Brought to you by OBS reviewer Marie-Reine
*Beware of possible Spoilers*
Camille Alexa’s collection includes no fewer than 26 short works, ranging from whimsical poems on the unfortunate consequences of hoarding fluffy, voracious alien invaders in Poor Little Things to a poignant short story in the form of unanswered letters of a sister to her brother, after she has crash-landed on a seemingly uninhabited planetoid in Flying Solo. Each story is engrossing and bewitching in its own right, and through them, Alexa explores the different facets of speculative fiction. Two teens await the zombie apocalypse, the world’s last dragon wrestles with her hatred of humanity, and a mandroid and the human girl in his keep trudge across the deserts of Mars—these are only a sample of the fantastical tales Alexa offers readers in this collection.

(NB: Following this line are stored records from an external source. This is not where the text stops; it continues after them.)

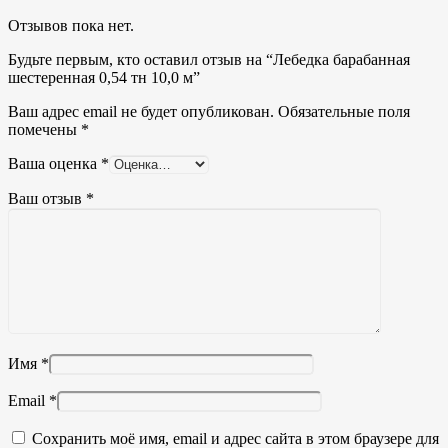
Отзывов пока нет.
Будьте первым, кто оставил отзыв на “Лебедка барабанная
шестеренная 0,54 тн 10,0 м”
Ваш адрес email не будет опубликован.
Обязательные поля
помечены
*
Ваша оценка
*
Ваш отзыв
*
Имя
*
Email
*
Сохранить моё имя, email и адрес сайта в этом браузере для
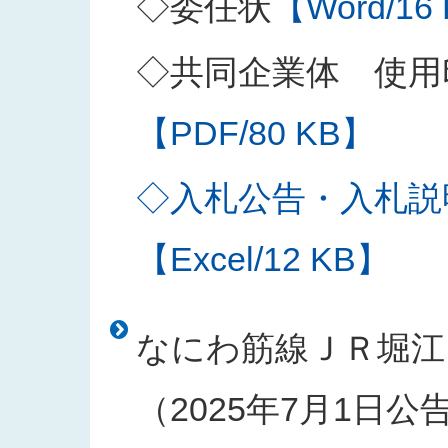
◇委任状
【Word/16
◇共同企業体 使用
【PDF/80 KB】
◇入札公告・入札説
【Excel/12 KB】
なにわ筋線ＪＲ堀江
（2025年7月1日公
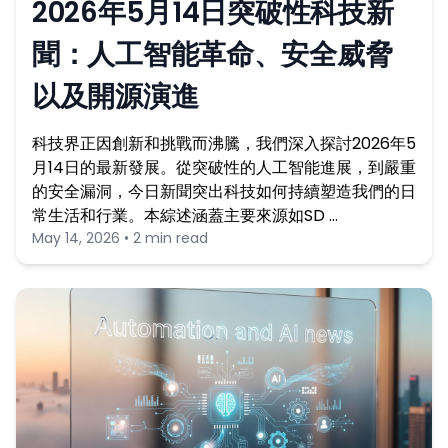
2026年5月14日突破性科技新
聞：人工智能革命、安全威脅
以及開源演進
科技界正因創新和挑戰而沸騰，我們深入探討2026年5
月14日的最新發展。從突破性的人工智能進展，到嚴重
的安全漏洞，今日新聞突出科技如何持續塑造我們的日
常生活和行業。本綜述涵蓋主要來源如SD …
May 14, 2026 • 2 min read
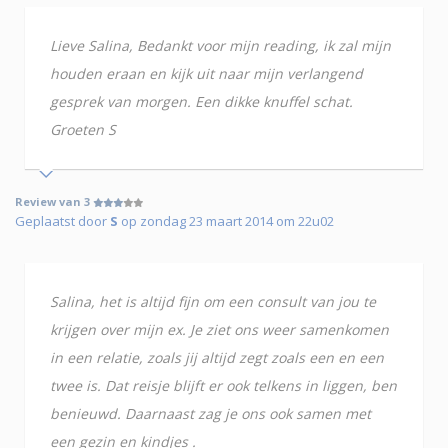
Lieve Salina, Bedankt voor mijn reading, ik zal mijn
houden eraan en kijk uit naar mijn verlangend
gesprek van morgen. Een dikke knuffel schat.
Groeten S
Review van 3
Geplaatst door
S
op zondag 23 maart 2014 om 22u02
Salina, het is altijd fijn om een consult van jou te
krijgen over mijn ex. Je ziet ons weer samenkomen
in een relatie, zoals jij altijd zegt zoals een en een
twee is. Dat reisje blijft er ook telkens in liggen, ben
benieuwd. Daarnaast zag je ons ook samen met
een gezin en kindjes .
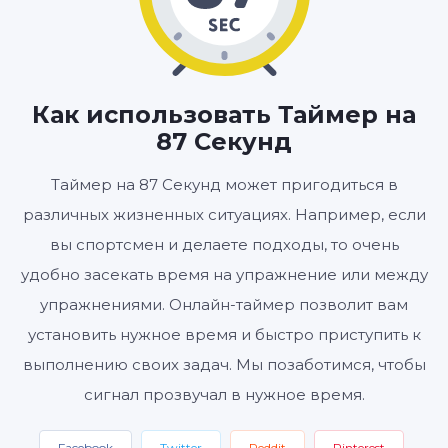
01
27
:
МИНУТЫ
СЕКУНДЫ
Как использовать Таймер на
87 Секунд
Старт
Сбросить
Настройки
Таймер на 87 Секунд может пригодиться в
различных жизненных ситуациях. Например, если
вы спортсмен и делаете подходы, то очень
удобно засекать время на упражнение или между
упражнениями. Онлайн-таймер позволит вам
установить нужное время и быстро приступить к
выполнению своих задач. Мы позаботимся, чтобы
сигнал прозвучал в нужное время.
Facebook
Twitter
Reddit
Pinterest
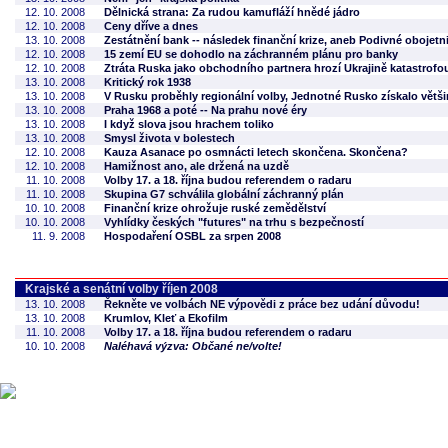
12. 10. 2008
Dělnická strana: Za rudou kamufláží hnědé jádro
12. 10. 2008
Ceny dříve a dnes
13. 10. 2008
Zestátnění bank -- následek finanční krize, aneb Podivné obojetn
12. 10. 2008
15 zemí EU se dohodlo na záchranném plánu pro banky
12. 10. 2008
Ztráta Ruska jako obchodního partnera hrozí Ukrajině katastrofo
13. 10. 2008
Kritický rok 1938
13. 10. 2008
V Rusku proběhly regionální volby, Jednotné Rusko získalo větši
13. 10. 2008
Praha 1968 a poté -- Na prahu nové éry
13. 10. 2008
I když slova jsou hrachem toliko
13. 10. 2008
Smysl života v bolestech
12. 10. 2008
Kauza Asanace po osmnácti letech skončena. Skončena?
12. 10. 2008
Hamižnost ano, ale držená na uzdě
11. 10. 2008
Volby 17. a 18. října budou referendem o radaru
11. 10. 2008
Skupina G7 schválila globální záchranný plán
10. 10. 2008
Finanční krize ohrožuje ruské zemědělství
10. 10. 2008
Vyhlídky českých "futures" na trhu s bezpečností
11. 9. 2008
Hospodaření OSBL za srpen 2008
Krajské a senátní volby říjen 2008
13. 10. 2008
Řekněte ve volbách NE výpovědi z práce bez udání důvodu!
13. 10. 2008
Krumlov, Kleť a Ekofilm
11. 10. 2008
Volby 17. a 18. října budou referendem o radaru
10. 10. 2008
Naléhavá výzva: Občané ne/volte!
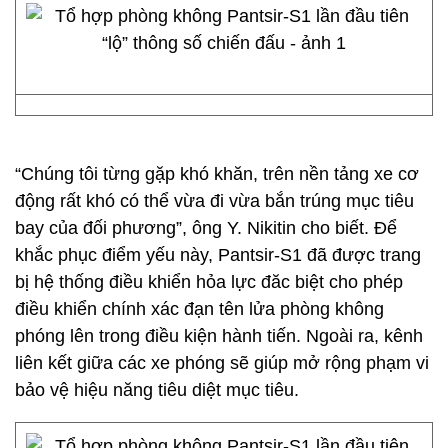
“Chúng tôi từng gặp khó khăn, trên nền tảng xe cơ
động rất khó có thể vừa đi vừa bắn trúng mục tiêu
bay của đối phương”, ông Y. Nikitin cho biết. Để
khắc phục điểm yếu này, Pantsir-S1 đã được trang
bị hệ thống điều khiển hỏa lực đăc biệt cho phép
điều khiển chính xác đạn tên lửa phòng không
phóng lên trong điều kiện hành tiến. Ngoài ra, kênh
liên kết giữa các xe phóng sẽ giúp mở rộng phạm vi
bảo vệ hiệu năng tiêu diệt mục tiêu.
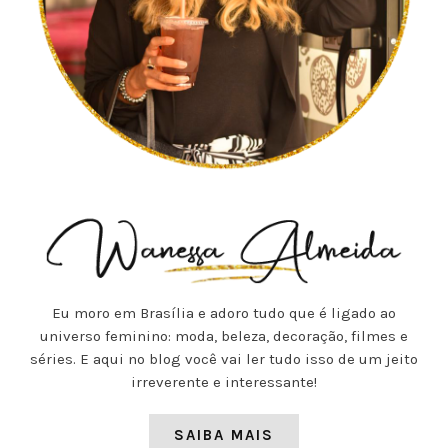
Eu moro em Brasília e adoro tudo que é ligado ao
universo feminino: moda, beleza, decoração, filmes e
séries. E aqui no blog você vai ler tudo isso de um jeito
irreverente e interessante!
SAIBA MAIS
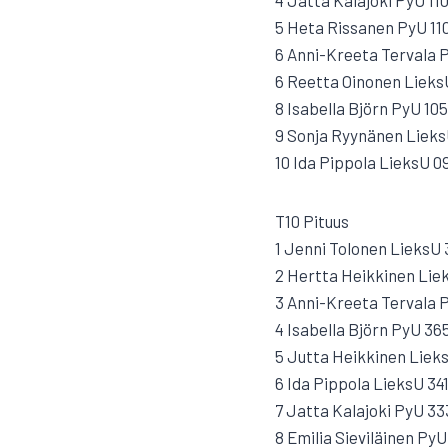
4 Jatta Kalajoki PyU 11
5 Heta Rissanen PyU 11
6 Anni-Kreeta Tervala 
6 Reetta Oinonen Lieks
8 Isabella Björn PyU 105
9 Sonja Ryynänen Lieks
10 Ida Pippola LieksU 0
T10 Pituus
1 Jenni Tolonen LieksU 
2 Hertta Heikkinen Lie
3 Anni-Kreeta Tervala 
4 Isabella Björn PyU 36
5 Jutta Heikkinen Liek
6 Ida Pippola LieksU 341
7 Jatta Kalajoki PyU 33
8 Emilia Sieviläinen PyU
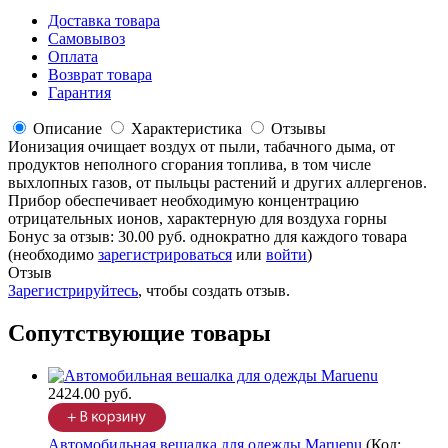
Доставка товара
Самовывоз
Оплата
Возврат товара
Гарантия
Описание
Характеристика
Отзывы
Ионизация очищает воздух от пыли, табачного дыма, от
продуктов неполного сгорания топлива, в том числе
выхлопных газов, от пыльцы растений и других аллергенов.
Прибор обеспечивает необходимую концентрацию
отрицательных ионов, характерную для воздуха горны
Бонус за отзыв:
30.00 руб.
однократно для каждого товара
(необходимо
зарегистрироваться
или
войти
)
Отзыв
Зарегистрируйтесь
, чтобы создать отзыв.
Сопутствующие товары
2424.00 руб.
Автомобильная вешалка для одежды Maruenu
(Код:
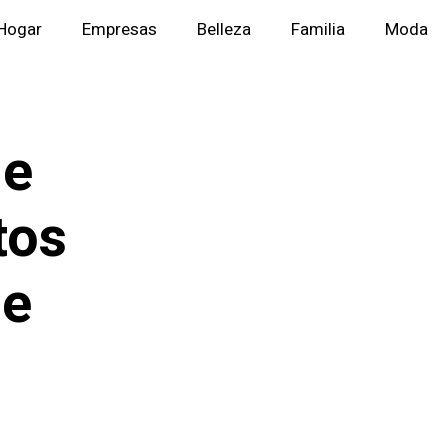
Hogar
Empresas
Belleza
Familia
Moda
de
tos
de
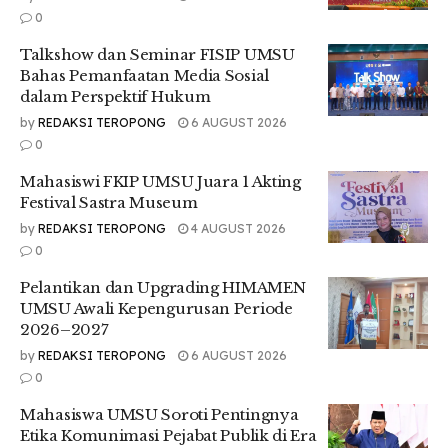
0
Talkshow dan Seminar FISIP UMSU
Bahas Pemanfaatan Media Sosial
dalam Perspektif Hukum
by
REDAKSI TEROPONG
6 AUGUST 2026
0
Mahasiswi FKIP UMSU Juara 1 Akting
Festival Sastra Museum
by
REDAKSI TEROPONG
4 AUGUST 2026
0
Pelantikan dan Upgrading HIMAMEN
UMSU Awali Kepengurusan Periode
2026–2027
by
REDAKSI TEROPONG
6 AUGUST 2026
0
Mahasiswa UMSU Soroti Pentingnya
Etika Komunimasi Pejabat Publik di Era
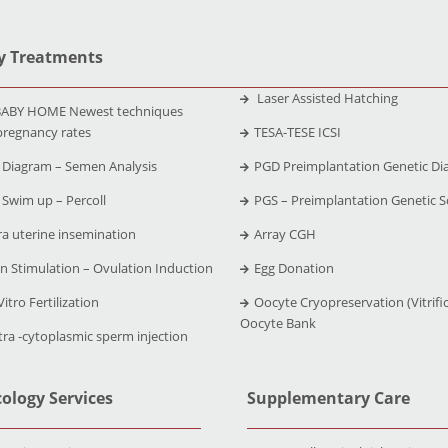
ty Treatments
Laser Assisted Hatching
ABY HOME Newest techniques
pregnancy rates
TESA-TESE ICSI
Diagram – Semen Analysis
PGD Preimplantation Genetic Di
Swim up – Percoll
PGS – Preimplantation Genetic S
ra uterine insemination
Array CGH
n Stimulation – Ovulation Induction
Egg Donation
Vitro Fertilization
Oocyte Cryopreservation (Vitrific
Oocyte Bank
tra -cytoplasmic sperm injection
ology Services
Supplementary Care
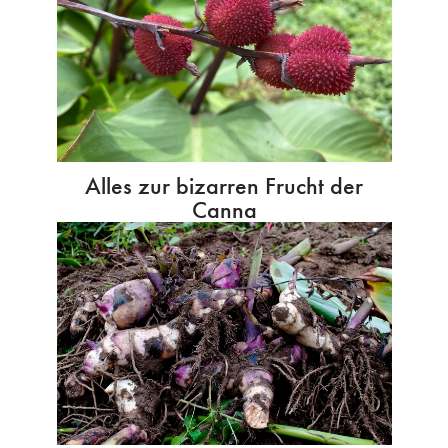
Alles zur bizarren Frucht der
Canna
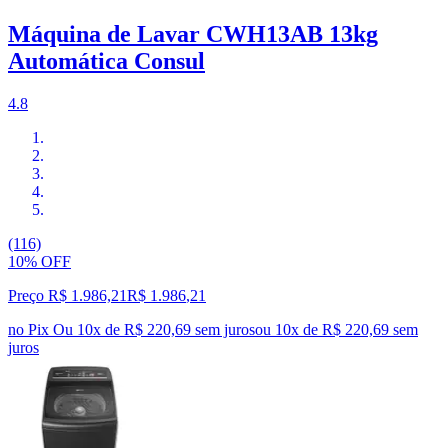
Máquina de Lavar CWH13AB 13kg
Automática Consul
4.8
(116)
10% OFF
Preço R$ 1.986,21
R$
1.986
,
21
no Pix
Ou 10x de R$ 220,69 sem juros
ou
10
x de
R$ 220,69
sem
juros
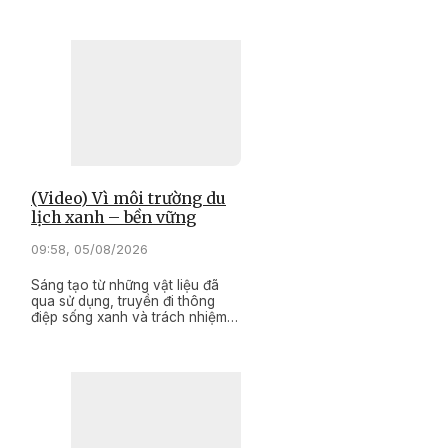
(Video) Vì môi trường du
lịch xanh – bền vững
09:58, 05/08/2026
Sáng tạo từ những vật liệu đã
qua sử dụng, truyền đi thông
điệp sống xanh và trách nhiệm
với môi trường. Đó là những giá
trị nổi bật của Hội thi trình diễn
thời trang tái chế với chủ đề "Vì
môi trường du lịch xanh – bền
vững", vừa được tổ chức tại bãi
biển Long Thủy, phường Bình
Kiến.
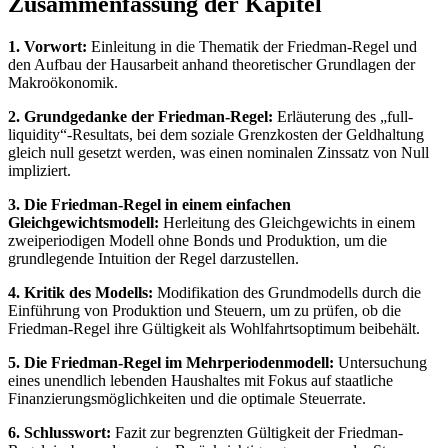
Zusammenfassung der Kapitel
1. Vorwort:
Einleitung in die Thematik der Friedman-Regel und
den Aufbau der Hausarbeit anhand theoretischer Grundlagen der
Makroökonomik.
2. Grundgedanke der Friedman-Regel:
Erläuterung des „full-
liquidity“-Resultats, bei dem soziale Grenzkosten der Geldhaltung
gleich null gesetzt werden, was einen nominalen Zinssatz von Null
impliziert.
3. Die Friedman-Regel in einem einfachen
Gleichgewichtsmodell:
Herleitung des Gleichgewichts in einem
zweiperiodigen Modell ohne Bonds und Produktion, um die
grundlegende Intuition der Regel darzustellen.
4. Kritik des Modells:
Modifikation des Grundmodells durch die
Einführung von Produktion und Steuern, um zu prüfen, ob die
Friedman-Regel ihre Gültigkeit als Wohlfahrtsoptimum beibehält.
5. Die Friedman-Regel im Mehrperiodenmodell:
Untersuchung
eines unendlich lebenden Haushaltes mit Fokus auf staatliche
Finanzierungsmöglichkeiten und die optimale Steuerrate.
6. Schlusswort:
Fazit zur begrenzten Gültigkeit der Friedman-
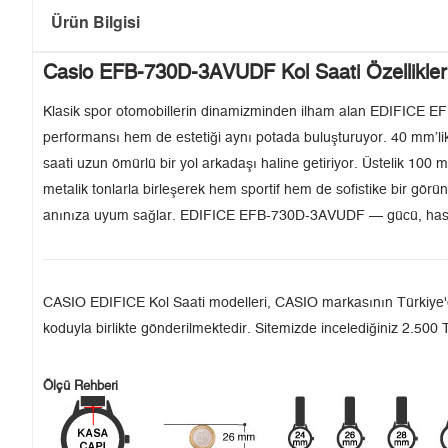
Ürün Bilgisi
Casio EFB-730D-3AVUDF Kol Saati Özellikler
Klasik spor otomobillerin dinamizminden ilham alan EDIFICE EFB-
performansı hem de estetiği aynı potada buluşturuyor. 40 mm’lik 
saati uzun ömürlü bir yol arkadaşı haline getiriyor. Üstelik 100 m
metalik tonlarla birleşerek hem sportif hem de sofistike bir gör
anınıza uyum sağlar. EDIFICE EFB-730D-3AVUDF — gücü, hassasiy
CASIO EDIFICE Kol Saati modelleri, CASIO markasının Türkiye'deki
koduyla birlikte gönderilmektedir. Sitemizde incelediğiniz 2.500 T
Ölçü Rehberi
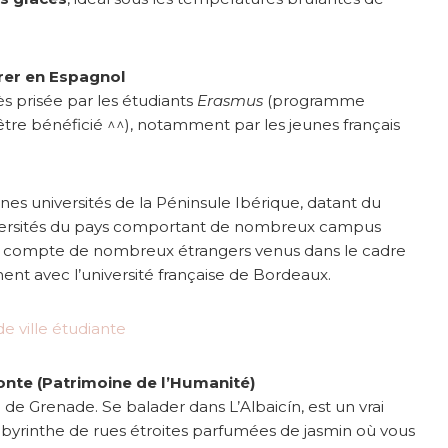
orer en Espagnol
ès prisée par les étudiants
Erasmus
(programme
tre bénéficié ^^), notamment par les jeunes français
nes universités de la Péninsule Ibérique, datant du
niversités du pays comportant de nombreux campus
On compte de nombreux étrangers venus dans le cadre
t avec l’université française de Bordeaux.
onte (Patrimoine de l’Humanité)
le de Grenade. Se balader dans L’Albaicín, est un vrai
labyrinthe de rues étroites parfumées de jasmin où vous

Alexa has a gift for describing imaginary environments. In the previously mentioned Flying Solo, Katherine crash-lands on a small planetoid and at first, she feels frightened by the incredible expanse of empty space. With her, the reader feels anxious at the eerie stillness of solitude and the crushing vastness of the sky. When her attitude towards her surroundings changes, the reader marvels alongside her at the beauty of the tiny planet’s precious ecosystem. Alexa’s stories are tactile, sensory experiences. In Inclusions, the dampness of the planet and the sharpness of the silica plants are haunting, oppressive. When Marta and Danton cut their hands on the brittle plant-life, when the unending oily drizzle drips on their faces, we turn our hands to inspect for scratches and wipe our own brow. Alexa brings the scene of her stories to life vividly, to the point of eclipsing reality. The reader plunges in again and again, in turn tasting the dry dust of a water-less Earth, as in The Taste of Snow, or feeling the briny coolness and the power of the seas, in Neither Wave Nor Wind.
Despite the brief nature of these works, Alexa develops endearing and touching characters. These characters are not always human. In fact, the mechanical and inanimate ones are often the most soulful. In The Clone Wrangler’s Bride, she introduces Matty, a country girl from Earth traded for marriage by her father, and her guardian droid, Echo. Told from Matty’s perspective, Echo only seems to be an unfeeling device at first. But Echo’s quiet and imperceptibly caring actions betray a metaphorical heart where only well-tuned parts reside. This theme is only reinforced in the delightful sequel, Droidtown Blues and in another short story, Shades of White and Road. In a world where things are created and grown like fruit on trees, a girl leaves the city and on her way to the edge, she encounters and befriends objects. Though not anthropomorphized per se, each new acquaintance has a personality, a voice, a purpose. They are identified without an objectifying and humiliating article (such as “the”). Familiar companions, they are simply suitcase, lint, bucket, and stool.
That this review only limits itself to certain stories does not imply that these are the only ones worth reading or the only ones of note. Each piece in this collection is as sharp as a razor and beautifully composed. The author is able to create characters that are immediately beloved so that one story will not be enough to satisfy readers—each story invites imagination and when it is done, there is a teasing need to find that same feeling once more in the following story. This is an enchanting collection, dense with creative, inspiring tales.